The item songs in our cinema are an insult to our society. They objectify women and mislead youngsters into thinking the same. The entertainment industry should try to keep this in mind. To improve safety for women, films should be monitored more closely and censored if they do not toe the line.

Senior citizens are mute spectators due to lawlessness everywhere. The police which is highly politicised has become toothless. We do not need to spend large amounts of money in making the streets safe for women and the elderly. If we can stop objectifying women and make the police more accountable, half the battle will be won.

RK KOHLI, Karnal


The Supreme Court judgement on banning the use of tinted glasses on vehicles should be implemented in totality. This shall help in preventing crimes like the recent gangrape on a private bus in Delhi. The bus had tinted glasses. The owners of the vehicles with tinted glasses should be heavily penalised. Politicians too must not be allowed to have tinted glasses on their vehicles in order to set an example for others. Vehicles with such glasses help criminals escape from the public eye and avoid getting caught.


CBSE move admirable

The CBSE’s move to introduce a subject on gender sensitivity and human rights awareness in the school curriculum is praiseworthy. It should be termed as Guidance and Counselling. From the age of 13, children are heavily influenced by multimedia and need to be sensitised on gender differences. These will definitely be   stepping stones in making our society more equal.

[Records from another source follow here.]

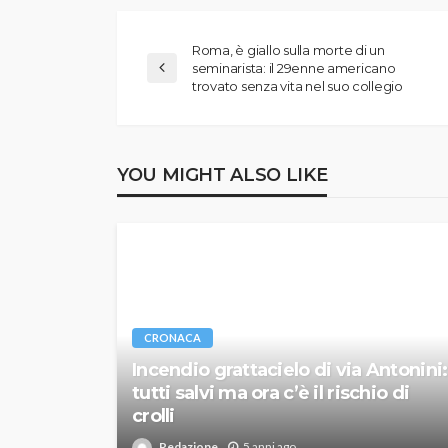
Roma, è giallo sulla morte di un
seminarista: il 29enne americano
trovato senza vita nel suo collegio
YOU MIGHT ALSO LIKE
CRONACA
Incendio grattacielo di via Antonini:
tutti salvi ma ora c’è il rischio di
crolli
Redazione
5 anni ago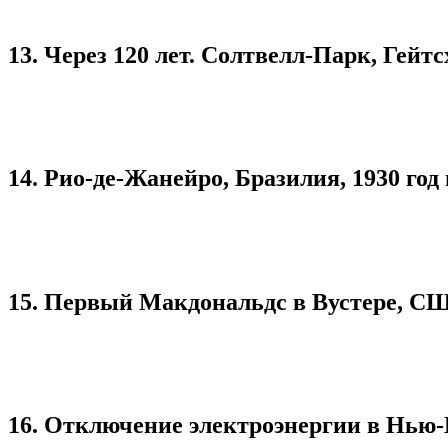
13. Через 120 лет. Солтвелл-Парк, Гейт
14. Рио-де-Жанейро, Бразилия, 1930 год 
15. Первый Макдональдс в Вустере, США
16. Отключение электроэнергии в Нью-Й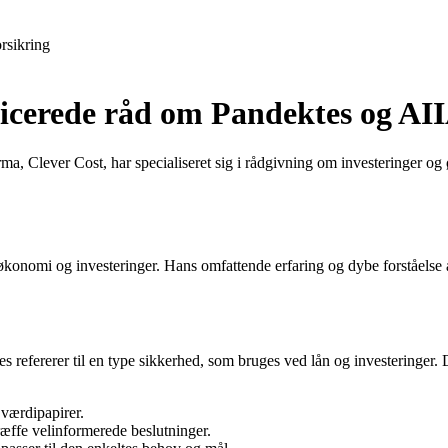
rsikring
ficerede råd om Pandektes og AI
a, Clever Cost, har specialiseret sig i rådgivning om investeringer og 
onomi og investeringer. Hans omfattende erfaring og dybe forståelse af 
s refererer til en type sikkerhed, som bruges ved lån og investeringer. D
 værdipapirer.
ræffe velinformerede beslutninger.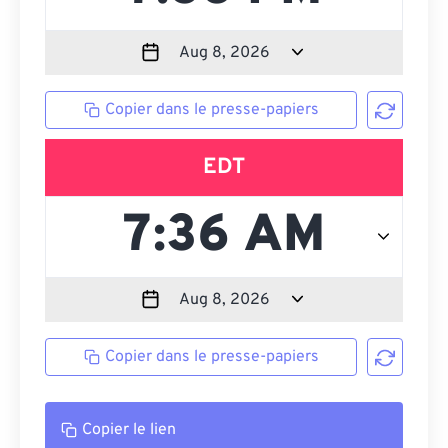
Copier dans le presse-papiers
EDT
Copier dans le presse-papiers
Copier le lien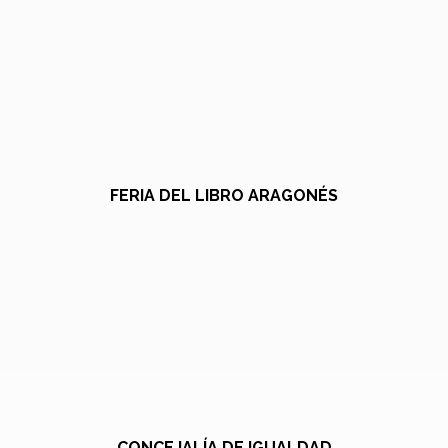
FERIA DEL LIBRO ARAGONÉS
CONCEJALÍA DE IGUALDAD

KULWINDER  KAUR, Bathinda Cant

Safer drug trials

Pharmaceutical industry has become a powerful industry, driven only by profit (“Testing ethics” on January 5). The MNCs conduct clinical trials of new drugs on the poor and the underprivileged for a meager amount of money.

Since the cost of testing in India is 80 per cent less than in the developed world, firms test their products here. Most of all, the drugs tested are not even sold here. Equally shocking is the fact that the rules, under the Drugs and Cosmetics Act, are in favour of the trial investigator as the reason he attributes to the death of a subject is not questioned. This is resulting in gross under-reporting of actual deaths during clinical trials.

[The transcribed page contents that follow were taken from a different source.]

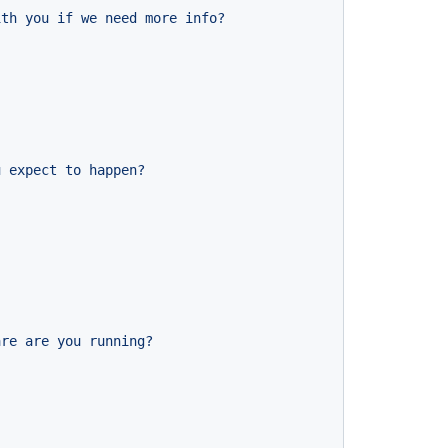
ith
you
if
we
need
more
info?
u
expect
to
happen?
are
are
you
running?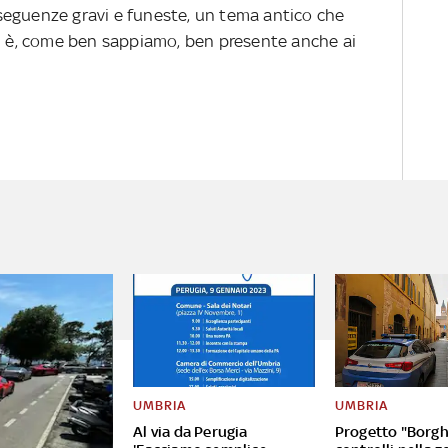
seguenze gravi e funeste, un tema antico che
ed è, come ben sappiamo, ben presente anche ai
UMBRIA
UMBRIA
Al via da Perugia
Progetto "Borghi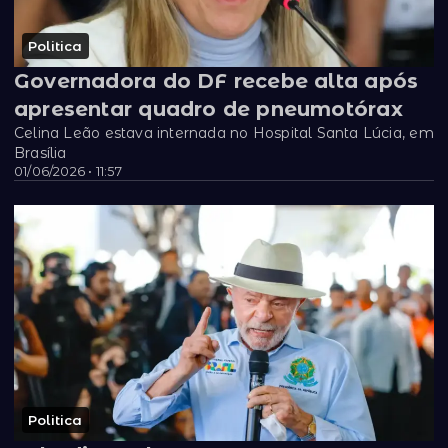
Politica
Governadora do DF recebe alta após
apresentar quadro de pneumotórax
Celina Leão estava internada no Hospital Santa Lúcia, em
Brasília
01/06/2026 • 11:57
Politica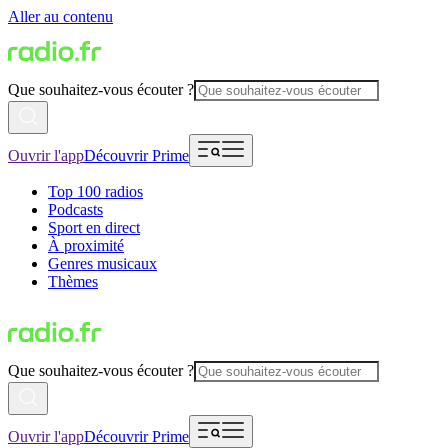
Aller au contenu
Que souhaitez-vous écouter ?
Ouvrir l'app
Découvrir Prime
Top 100 radios
Podcasts
Sport en direct
À proximité
Genres musicaux
Thèmes
Que souhaitez-vous écouter ?
Ouvrir l'app
Découvrir Prime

When six tribal girls from Gujarat and Andhra Pradesh involved in the clinical trials of anti-cervical cancer HPV vaccine died, the government for the first time admitted that 1,725 people had died due to drug trials in the last four years.

There is a need to adopt safety standards in drug trials so that Indian subjects are not treated like laboratory animals. The rules should be framed such that firms will only be able to undertake clinical trials if they sell the drug in India at affordable prices.


Lethargy on 5-year Plan

The meeting of the National Development Council (NDC) held on December 27 (“PM pitches for phased hike in fuel prices”, The Tribune, Dec 28) to discuss the draft of the 12th Five-Year Plan was supposed to be a brainstorming session, but it proved to be a damp squib. That the Plan period started on April 1, 2012) and the draft is being finalised nine months after that speaks of the lethargy of the Planning Commission.

The Prime Minister delivered a very evasive speech and was reported very briefly by the media. He took little pains to explain how the GDP growth would make a quantum jump from 5.3 to 8 per cent during the next four years in the background of economic instability at the international level and poor governance at the national level. There are burning issues like the rising debt of states and power utilities, the increasing import bill, big fiscal deficit, Rs 5 lakh crore debt of top 10 private companies, inflation, the falling rupee value, recession, the shortage of coal at power plants, inadequate development of solar and hydro-power and mining of minerals, delayed clearance of projects and the time bomb of population explosion. The financial health of West Bengal is worse than that of Greece, and still the Chie Minister did not attend the NDC meeting to read her speech.

People at large have absolutely no idea whatsoever about the contents of the Plan document. There is need to highlight the contents of the Plan document. The year 2013 will show the actual dimensions of the financial cliff the country is going to come across. Let us wait and watch.